Yes! Nice to see someone here has taken the time to educate themselves about gender identity and have understanding and compassion. Good for you, fuzzybuddy!
But then there's the public perception side...
I agree that any given individual may have an "identity mismatch" so far as being comfortable with their *******ia. This is entirely understandable, but it's only half of the issue, the other half is that the remainer of the public also sees this person, and by long engrained visual cues identifies them as male or female. Since there is no real biological concept of reproductive "heat" in humans, sexual identity has been mostly visual since we started walking upright.
So this is basically hardwired into *everyone else*. Even dysphoric individuals--those who do not feel in concert with their sexual organs--recognize others they see using these same ingrained observations. Without the ability to make this reproductive judgement humanity would be largely unable to reproduce enough to avoid extinction.
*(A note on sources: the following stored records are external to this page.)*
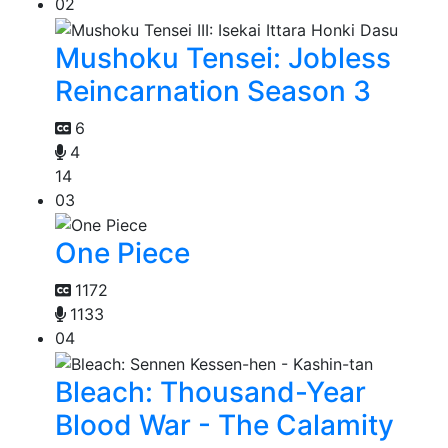
02
Mushoku Tensei: Jobless
Reincarnation Season 3
6
4
14
03
One Piece
1172
1133
04
Bleach: Thousand-Year
Blood War - The Calamity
So it's how an individual appears, which is at least half of the equation, and if a male individual who is uncomfortable with his reproductive organs wants to portray himself as female, but sufficient visual signals send "male" to most casual observers, they're still going to tend to call him "he".
A good example is the seniors' favorite TV show (I'm kidding, maybe), Jeopardy. A recent longtime champ, Amy Schneider, is a man who is more comfortable as a woman. She seems like a nice person, likable, but within two shows I was telling my wife that "Hey. I wouldn't be surprised if this is a guy. Sure looks that way to me."
But I found I was willing to call him a her, and wondered why that was. It came to this.
Amy Schneider seemed likable and sincere and upbeat enough that it would be a cruelty to insist on calling her "him". It was clear enough to me at least that she was male, and she was not snarkily trying to force me to accept her self-identity (not on TV, anyway) so out of a sense of pity, essentially, calling a him a "her" in this case felt about right.
I viewed it as similar to listening to a little kid talking about a pet dog that you know for a fact was run over by a truck, referring to the dog as having "run away". It's not in me to force a reality check in those kinds of situations.